▶ [Work instruction]
Copy each line below holding "slow".

▶ [Given data]
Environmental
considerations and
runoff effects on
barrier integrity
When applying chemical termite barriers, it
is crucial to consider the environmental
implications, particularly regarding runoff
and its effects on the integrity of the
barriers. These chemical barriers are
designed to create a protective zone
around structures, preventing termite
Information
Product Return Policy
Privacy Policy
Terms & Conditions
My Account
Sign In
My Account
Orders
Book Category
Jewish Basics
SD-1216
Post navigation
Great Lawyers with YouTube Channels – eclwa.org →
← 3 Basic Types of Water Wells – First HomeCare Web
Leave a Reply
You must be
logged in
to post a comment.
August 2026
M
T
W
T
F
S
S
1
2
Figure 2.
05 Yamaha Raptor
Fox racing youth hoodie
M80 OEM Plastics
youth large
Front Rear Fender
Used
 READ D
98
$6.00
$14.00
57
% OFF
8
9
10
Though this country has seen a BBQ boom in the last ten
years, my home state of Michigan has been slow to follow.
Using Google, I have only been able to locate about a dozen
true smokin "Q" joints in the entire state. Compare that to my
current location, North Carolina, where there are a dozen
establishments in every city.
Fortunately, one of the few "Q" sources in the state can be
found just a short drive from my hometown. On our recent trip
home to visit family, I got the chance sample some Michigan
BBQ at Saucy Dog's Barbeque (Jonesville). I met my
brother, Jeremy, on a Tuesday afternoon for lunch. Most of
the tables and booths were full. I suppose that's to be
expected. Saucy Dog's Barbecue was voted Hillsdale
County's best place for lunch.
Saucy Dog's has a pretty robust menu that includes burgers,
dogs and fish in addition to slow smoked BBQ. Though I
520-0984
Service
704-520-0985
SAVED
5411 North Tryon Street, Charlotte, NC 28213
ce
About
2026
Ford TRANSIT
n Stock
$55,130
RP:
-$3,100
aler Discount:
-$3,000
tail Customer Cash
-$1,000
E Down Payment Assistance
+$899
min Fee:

▶ [Exercise result]
years, my home state of Michigan has been slow to follow.
dogs and fish in addition to slow smoked BBQ. Though I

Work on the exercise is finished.